Two new doctors arrived at Nkhoma last week. These were the first to come since most foreigners left our little community in March. They were in their final year of Tropical Medicine training in the Netherlands, and had been looking forward to this rotation for a long time. When they came, quarantine guidelines were still in effect, even though they had previously negative COVID tests. So as they spent their first week resting in the nearby lodge with minimal exposure to our community, I set about trying to use that time to start them off well.

Before they arrived, I dropped off a dozen books in case they got bored. I dug up books on Chichewa, Malawi’s history, and books on cultural tips for cross-cultural workers. After Catherine and I used Zoom to help orient them on their first day, I gave them a few more sessions myself on Sustainability and Prevention and Burnout and Resilience. We’ve had a few too many visiting doctors take too much on their shoulders too early, exhaust themselves, and leave the hospital not much improved from where they found it. So this forced quarantine time was my perfect opportunity to try and influence our new teammates before they moved into their work at the hospital and got too busy to think about long-term things.

My talks had been designed with people interested in long-term mission work in mind, so the fact that neither of these new doctors cited spirituality as a source of motivation or strength posed a bit of a challenge. But if they were going to serve alongside us for six months, they needed to understand the importance of Christianity to our community anyway, so I didn’t really adjust my slides at all. They had learned about he importance of community health, and so I introduced them to some of the opportunities and challenges around here. I shared how Greg an I were looking to pastors to lead their communities towards wholeness, in part because of the unique position of pastors in this country, and in part because of the difficulties with existing preventive systems on the community level. I’m sure that doctors coming from a part of Europe where less than 5% of individuals attended church would have a different perspective on the role of the church in grassroots wellness initiatives, but that didn’t stop me from sharing my vision.

We also talked about human suffering. Whatever it was that motivated these doctors to pursue Global Health, I knew that they were going to encounter brokenness and devastating health outcomes here on a level that few western healthcare providers have ever seen. Where I usually talk to Christian doctors about the theology of suffering and the need to not have Messiah complexes and take everything on our own shoulders, here I talked to these doctors about the importance of coming to terms with an understanding of good and evil, suffering and forgiveness. We even talked about the concept of grace, that it is a gift of healing and right relationships given when one deserves a harsher justice. We talked about the need to have grace with others and grace with ourselves.

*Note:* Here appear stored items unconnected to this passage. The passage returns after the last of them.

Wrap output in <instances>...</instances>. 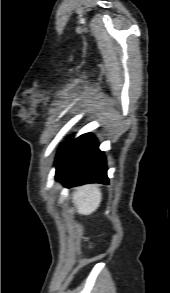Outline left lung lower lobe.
<instances>
[{
	"label": "left lung lower lobe",
	"mask_w": 170,
	"mask_h": 293,
	"mask_svg": "<svg viewBox=\"0 0 170 293\" xmlns=\"http://www.w3.org/2000/svg\"><path fill=\"white\" fill-rule=\"evenodd\" d=\"M55 178L67 188L108 184L106 159L93 135L87 133L68 143L56 160Z\"/></svg>",
	"instance_id": "left-lung-lower-lobe-1"
}]
</instances>
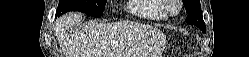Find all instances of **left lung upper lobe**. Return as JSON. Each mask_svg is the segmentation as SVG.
<instances>
[{"instance_id":"left-lung-upper-lobe-1","label":"left lung upper lobe","mask_w":249,"mask_h":57,"mask_svg":"<svg viewBox=\"0 0 249 57\" xmlns=\"http://www.w3.org/2000/svg\"><path fill=\"white\" fill-rule=\"evenodd\" d=\"M186 12L188 13L185 21L194 24L201 30H205V24L202 18L201 6L199 0H183Z\"/></svg>"}]
</instances>
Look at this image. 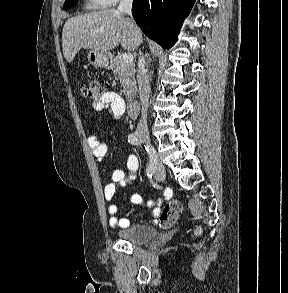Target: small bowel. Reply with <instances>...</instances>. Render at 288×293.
Instances as JSON below:
<instances>
[{
  "mask_svg": "<svg viewBox=\"0 0 288 293\" xmlns=\"http://www.w3.org/2000/svg\"><path fill=\"white\" fill-rule=\"evenodd\" d=\"M93 108L96 111H106L109 116L113 118H120L126 111V103L124 99L114 91H107L104 96L93 103ZM133 116L131 113H129ZM89 148L97 161H102L109 152L108 143L101 140L97 134H92L88 137ZM127 173L125 174L122 170L116 169L112 173L111 181L107 183L104 187L105 199L111 201L116 193V191L126 185L128 181L134 180L137 176V171L139 169L138 158L130 154L126 160ZM165 198H168V194H165ZM131 201L137 205H143V199L138 194H133L131 196ZM161 201L153 202L149 201L148 206H153L152 218L153 221H157L158 215L161 211L160 209ZM134 209L128 211L125 216L118 218L117 212L118 207L116 204H110L108 206L109 225L111 227H122L126 228L130 225L129 217L134 213Z\"/></svg>",
  "mask_w": 288,
  "mask_h": 293,
  "instance_id": "c3829d8e",
  "label": "small bowel"
}]
</instances>
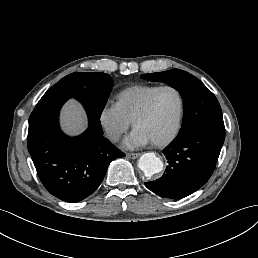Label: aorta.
<instances>
[{
  "label": "aorta",
  "mask_w": 258,
  "mask_h": 258,
  "mask_svg": "<svg viewBox=\"0 0 258 258\" xmlns=\"http://www.w3.org/2000/svg\"><path fill=\"white\" fill-rule=\"evenodd\" d=\"M138 165L147 177H151L163 170V162L155 153L143 154L139 159Z\"/></svg>",
  "instance_id": "obj_1"
}]
</instances>
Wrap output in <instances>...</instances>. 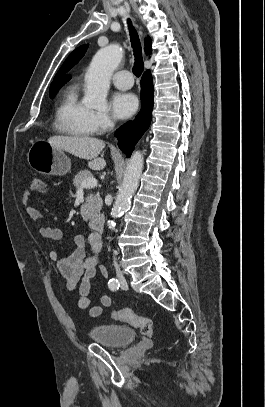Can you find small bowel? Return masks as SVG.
<instances>
[{"label":"small bowel","instance_id":"1","mask_svg":"<svg viewBox=\"0 0 265 407\" xmlns=\"http://www.w3.org/2000/svg\"><path fill=\"white\" fill-rule=\"evenodd\" d=\"M30 191L26 190L22 196V204L30 218L41 222L42 214L33 206L29 205ZM39 232L42 237L58 241L62 238V231L57 227L41 226ZM90 256H86V238L83 235H76L71 241L70 251L66 255H60L57 251H51L49 256L56 262L57 268L65 278L66 289L69 292H78L77 307L81 310L90 306L89 292L92 279L101 275L108 277V271L98 265V253L100 251L99 237L90 236L88 239ZM100 304L89 308V315L92 318L99 317L105 309L111 306V298L103 293L100 296Z\"/></svg>","mask_w":265,"mask_h":407}]
</instances>
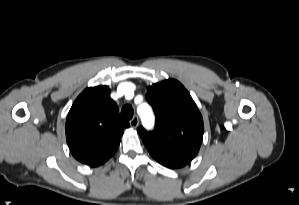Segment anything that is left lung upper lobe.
<instances>
[{
    "mask_svg": "<svg viewBox=\"0 0 299 205\" xmlns=\"http://www.w3.org/2000/svg\"><path fill=\"white\" fill-rule=\"evenodd\" d=\"M146 99L156 115L153 131L138 128L145 145L184 143L200 146L203 138V119L184 86L168 79L147 88Z\"/></svg>",
    "mask_w": 299,
    "mask_h": 205,
    "instance_id": "obj_1",
    "label": "left lung upper lobe"
}]
</instances>
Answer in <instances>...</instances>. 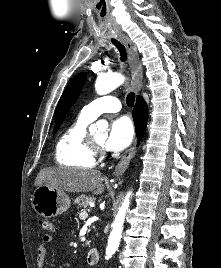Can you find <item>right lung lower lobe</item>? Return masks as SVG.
Instances as JSON below:
<instances>
[{
  "label": "right lung lower lobe",
  "mask_w": 221,
  "mask_h": 268,
  "mask_svg": "<svg viewBox=\"0 0 221 268\" xmlns=\"http://www.w3.org/2000/svg\"><path fill=\"white\" fill-rule=\"evenodd\" d=\"M133 119L137 137L141 139L144 135L146 123L148 120V109L146 102L140 96L137 97L136 104L133 109Z\"/></svg>",
  "instance_id": "1"
}]
</instances>
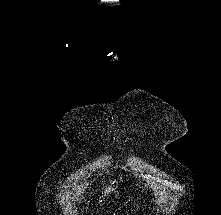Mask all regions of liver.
Returning <instances> with one entry per match:
<instances>
[{
	"mask_svg": "<svg viewBox=\"0 0 221 215\" xmlns=\"http://www.w3.org/2000/svg\"><path fill=\"white\" fill-rule=\"evenodd\" d=\"M113 190H114L113 187H108V188H106V190H105V194H108V193H110V192L113 191Z\"/></svg>",
	"mask_w": 221,
	"mask_h": 215,
	"instance_id": "liver-1",
	"label": "liver"
}]
</instances>
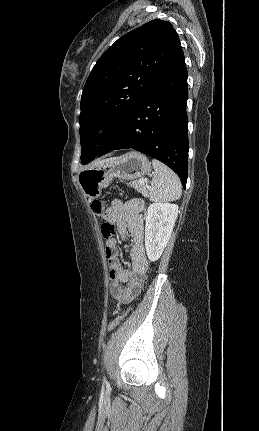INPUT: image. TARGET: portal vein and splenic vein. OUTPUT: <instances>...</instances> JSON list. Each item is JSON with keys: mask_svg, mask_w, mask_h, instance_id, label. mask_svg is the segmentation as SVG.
<instances>
[{"mask_svg": "<svg viewBox=\"0 0 259 431\" xmlns=\"http://www.w3.org/2000/svg\"><path fill=\"white\" fill-rule=\"evenodd\" d=\"M139 182L140 183H145V180L144 179H140Z\"/></svg>", "mask_w": 259, "mask_h": 431, "instance_id": "obj_1", "label": "portal vein and splenic vein"}]
</instances>
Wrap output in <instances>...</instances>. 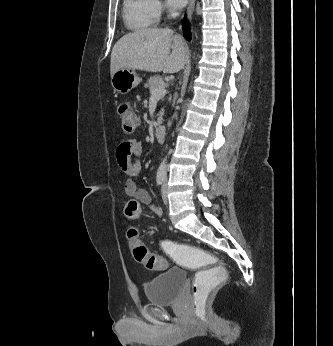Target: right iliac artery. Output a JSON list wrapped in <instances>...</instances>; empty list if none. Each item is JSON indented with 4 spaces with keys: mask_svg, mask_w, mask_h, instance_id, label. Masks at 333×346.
Listing matches in <instances>:
<instances>
[{
    "mask_svg": "<svg viewBox=\"0 0 333 346\" xmlns=\"http://www.w3.org/2000/svg\"><path fill=\"white\" fill-rule=\"evenodd\" d=\"M166 176V170L164 168H159L157 171L156 181L157 185H162Z\"/></svg>",
    "mask_w": 333,
    "mask_h": 346,
    "instance_id": "82829eb1",
    "label": "right iliac artery"
}]
</instances>
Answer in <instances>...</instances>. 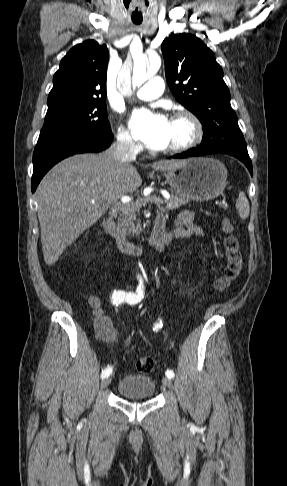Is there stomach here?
Wrapping results in <instances>:
<instances>
[{
    "label": "stomach",
    "mask_w": 287,
    "mask_h": 486,
    "mask_svg": "<svg viewBox=\"0 0 287 486\" xmlns=\"http://www.w3.org/2000/svg\"><path fill=\"white\" fill-rule=\"evenodd\" d=\"M170 187L181 197L208 201L218 197L227 184V169L219 160L195 157L183 160L163 174Z\"/></svg>",
    "instance_id": "0dacf381"
}]
</instances>
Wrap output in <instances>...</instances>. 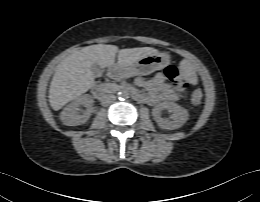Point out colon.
<instances>
[{
    "instance_id": "5ec220e1",
    "label": "colon",
    "mask_w": 260,
    "mask_h": 202,
    "mask_svg": "<svg viewBox=\"0 0 260 202\" xmlns=\"http://www.w3.org/2000/svg\"><path fill=\"white\" fill-rule=\"evenodd\" d=\"M165 76L172 84V86L177 89L178 91L184 90L187 79L186 77L180 72L178 67L175 65H169L165 69ZM203 98L202 91L200 89H195L190 94V102L193 105H198L201 103Z\"/></svg>"
}]
</instances>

Tomorrow they start work in the hospital. Over the last year, I have seen dozens of doctors starting out serving on our wards, and dozens of doctors leaving after their time is over. We will try to prepare and support them. We will pray for them. We will encourage them when times get hard, and I will continue trying to re-center them with ways of thinking of boundaries and sustainability. Only God knows the hundreds and thousands of lives these doctors will impact, both during these months with us and into their new careers. It would be interested to see if the intense lectures and resources during their week of forced quarantine at all impacts their perspectives and their trajectories.